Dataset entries
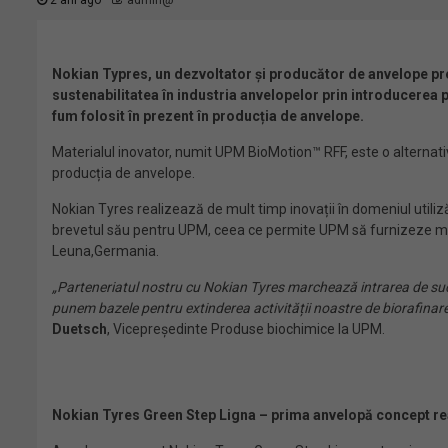
2 ani ago
admin@
Nokian Typres, un dezvoltator și producător de anvelope pr
sustenabilitatea în industria anvelopelor prin introducerea p
fum folosit în prezent în producția de anvelope.
Materialul inovator, numit UPM BioMotion™ RFF, este o alternati
producția de anvelope.
Nokian Tyres realizează de mult timp inovații în domeniul utiliză
brevetul său pentru UPM, ceea ce permite UPM să furnizeze mate
Leuna,Germania.
„Parteneriatul nostru cu Nokian Tyres marchează intrarea de succe
punem bazele pentru extinderea activității noastre de biorafinare
Duetsch
, Vicepreședinte Produse biochimice la UPM.
Nokian Tyres Green Step Ligna – prima anvelopă concept re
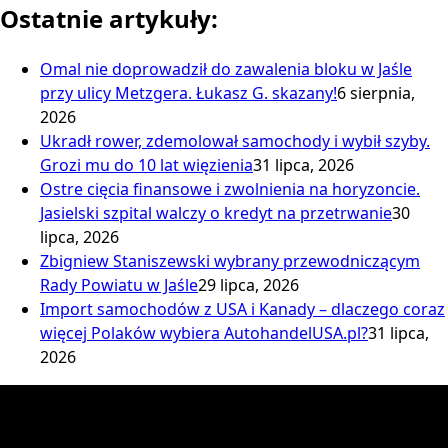
Ostatnie artykuły:
Omal nie doprowadził do zawalenia bloku w Jaśle
przy ulicy Metzgera. Łukasz G. skazany!
6 sierpnia,
2026
Ukradł rower, zdemolował samochody i wybił szyby.
Grozi mu do 10 lat więzienia
31 lipca, 2026
Ostre cięcia finansowe i zwolnienia na horyzoncie.
Jasielski szpital walczy o kredyt na przetrwanie
30
lipca, 2026
Zbigniew Staniszewski wybrany przewodniczącym
Rady Powiatu w Jaśle
29 lipca, 2026
Import samochodów z USA i Kanady – dlaczego coraz
więcej Polaków wybiera AutohandelUSA.pl?
31 lipca,
2026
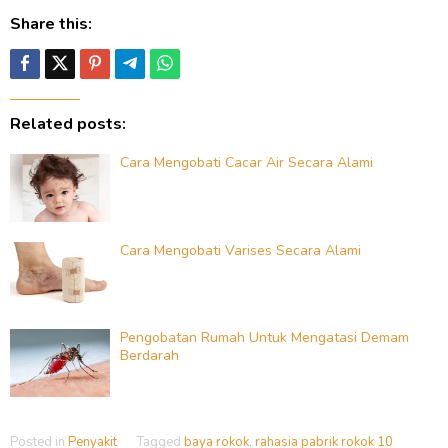
Share this:
Related posts:
Cara Mengobati Cacar Air Secara Alami
Cara Mengobati Varises Secara Alami
Pengobatan Rumah Untuk Mengatasi Demam
Berdarah
Posted in
Penyakit
Tagged
baya rokok
,
rahasia pabrik rokok 10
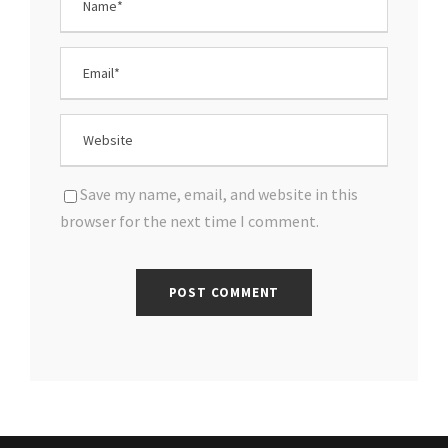
Save my name, email, and website in this
browser for the next time I comment.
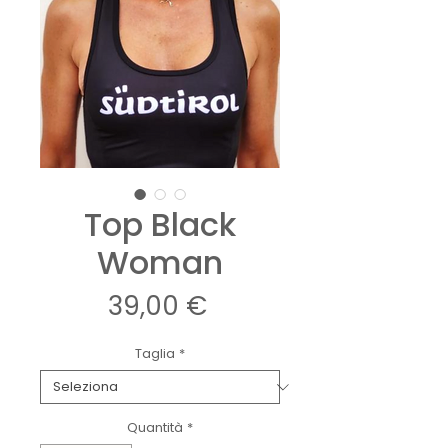
Top Black
Woman
Prezzo
39,00 €
Taglia
*
Quantità
*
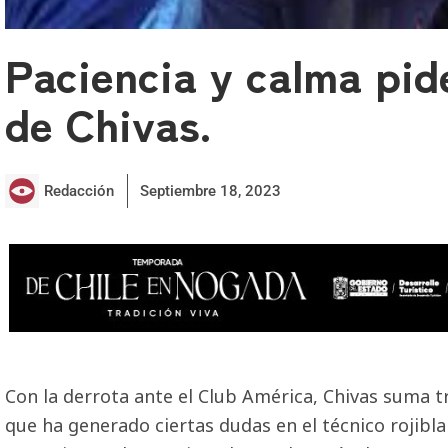
Paciencia y calma pid
de Chivas.
Redacción
Septiembre 18, 2023
Con la derrota ante el Club América, Chivas suma t
que ha generado ciertas dudas en el técnico rojibl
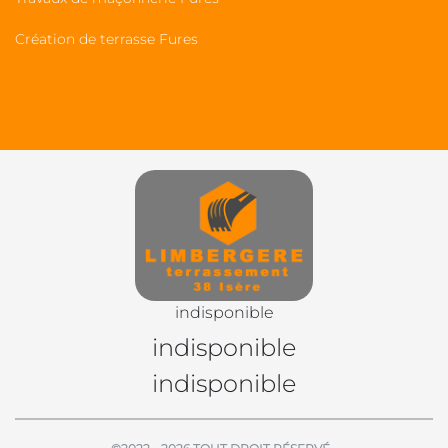
Création de terrasse Fures
indisponible
indisponible
indisponible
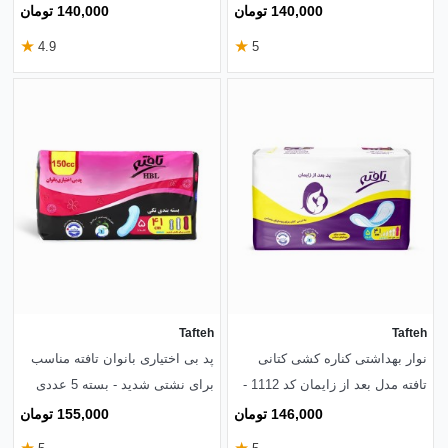
کد 1106 - بسته 7 عددی
140,000 تومان
140,000 تومان
★
★
4.9
5
Tafteh
Tafteh
نوار بهداشتی کناره کشی کتانی
پد‌ بی اختیاری بانوان تافته مناسب
تافته مدل بعد از زایمان کد 1112 -
برای نشتی شدید - بسته 5 عددی
بسته 5 عددی
146,000 تومان
155,000 تومان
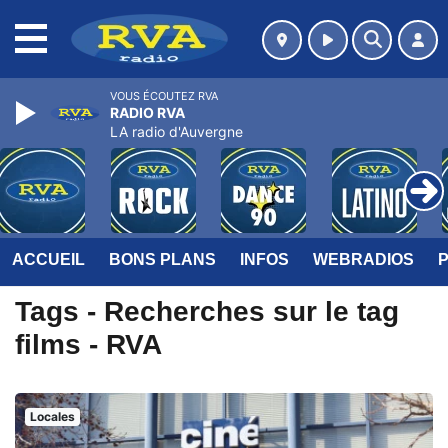
MENU
VOUS ÉCOUTEZ RVA
RADIO RVA
LA radio d'Auvergne
ACCUEIL
BONS PLANS
INFOS
WEBRADIOS
Tags - Recherches sur le tag
films - RVA
Locales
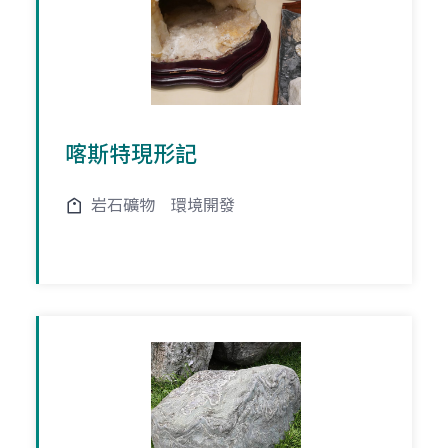
喀斯特現形記
岩石礦物
環境開發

= Task objective =
Copy, from the lines above, each one that holds "Nokian".

= Task output =
Nokian Typres, un dezvoltator și producător de anvelope pr
Nokian Tyres realizează de mult timp inovații în domeniul utiliză
„Parteneriatul nostru cu Nokian Tyres marchează intrarea de succe
Nokian Tyres Green Step Ligna – prima anvelopă concept re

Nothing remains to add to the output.